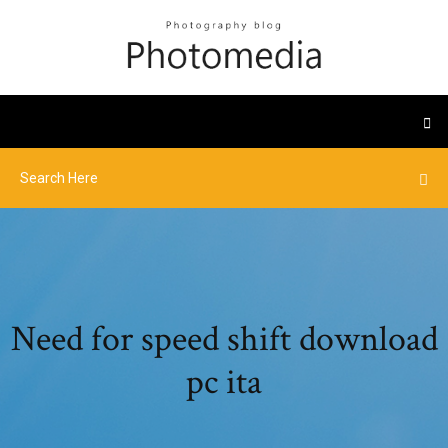
Need for speed shift download
pc ita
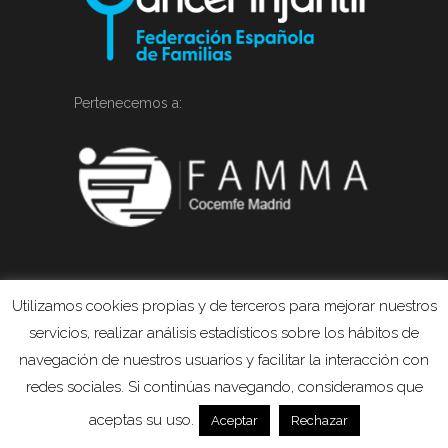
Pertenecemos a:
Utilizamos cookies propias y de terceros para mejorar nuestros
servicios, realizar análisis estadísticos sobre los hábitos de
navegación de nuestros usuarios y facilitar la interacción con
redes sociales. Si continúas navegando, consideramos que
aceptas su uso.
Aceptar
Rechazar
CONTACTO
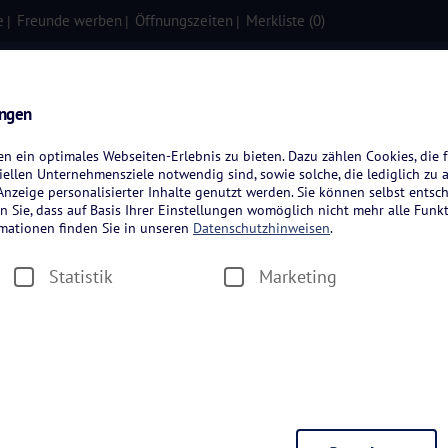
e
Freunde werben
Öffnungszeiten
Merkliste (
0
)
isen
Kreuzfahrten
Flugreisen
ungen
 ein optimales Webseiten-Erlebnis zu bieten. Dazu zählen Cookies, die f
ellen Unternehmensziele notwendig sind, sowie solche, die lediglich zu 
nzeige personalisierter Inhalte genutzt werden. Sie können selbst entsc
n Sie, dass auf Basis Ihrer Einstellungen womöglich nicht mehr alle Funkt
rmationen finden Sie in unseren
Datenschutzhinweisen
.
greisen
Statistik
Marketing
Zeitraum wählen
Dauer wäh
Verpflegung wählen
Hotelkate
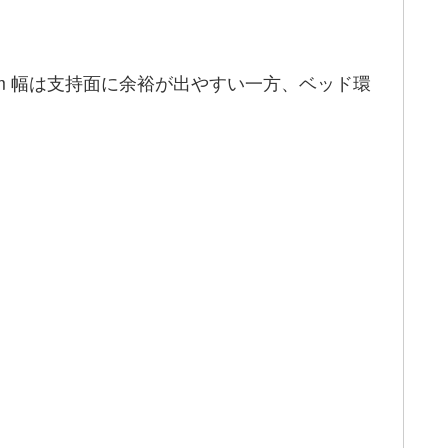
m 幅は支持面に余裕が出やすい一方、ベッド環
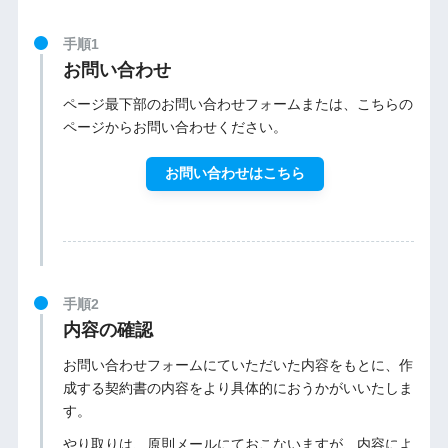
手順1
お問い合わせ
ページ最下部のお問い合わせフォームまたは、こちらの
ページからお問い合わせください。
お問い合わせはこちら
手順2
内容の確認
お問い合わせフォームにていただいた内容をもとに、作
成する契約書の内容をより具体的におうかがいいたしま
す。
やり取りは、原則メールにておこないますが、内容によ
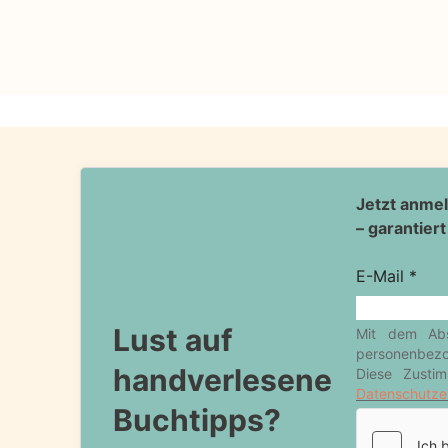
Lust auf
handverlesene
Buchtipps?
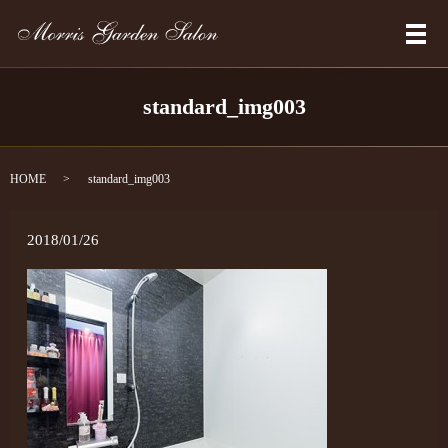
メ
standard_img003
HOME
standard_img003
2018/01/26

■ ■ ■ ■

WHAT YOU WILL DO:
Quote, please, only the lines running from the one with "Öffnungszeiten" down to the final line of the data above, keeping both ends and skipping the pictures.

SOLUTION:
Öffnungszeiten
Merkliste (
0
)
isen
Kreuzfahrten
Flugreisen
ungen
 ein optimales Webseiten-Erlebnis zu bieten. Dazu zählen Cookies, die f
ellen Unternehmensziele notwendig sind, sowie solche, die lediglich zu 
nzeige personalisierter Inhalte genutzt werden. Sie können selbst entsc
n Sie, dass auf Basis Ihrer Einstellungen womöglich nicht mehr alle Funkt
rmationen finden Sie in unseren
Datenschutzhinweisen
.
greisen
Statistik
Marketing
Zeitraum wählen
Dauer wäh
Verpflegung wählen
Hotelkate
m 幅は支持面に余裕が出やすい一方、ベッド環
手順1
お問い合わせ
ページ最下部のお問い合わせフォームまたは、こちらの
ページからお問い合わせください。
お問い合わせはこちら
手順2
内容の確認
お問い合わせフォームにていただいた内容をもとに、作
成する契約書の内容をより具体的におうかがいいたしま
す。
やり取りは、原則メールにておこないますが、内容によ
Lust auf
handverlesene
Buchtipps?
メ
standard_img003
HOME
standard_img003
2018/01/26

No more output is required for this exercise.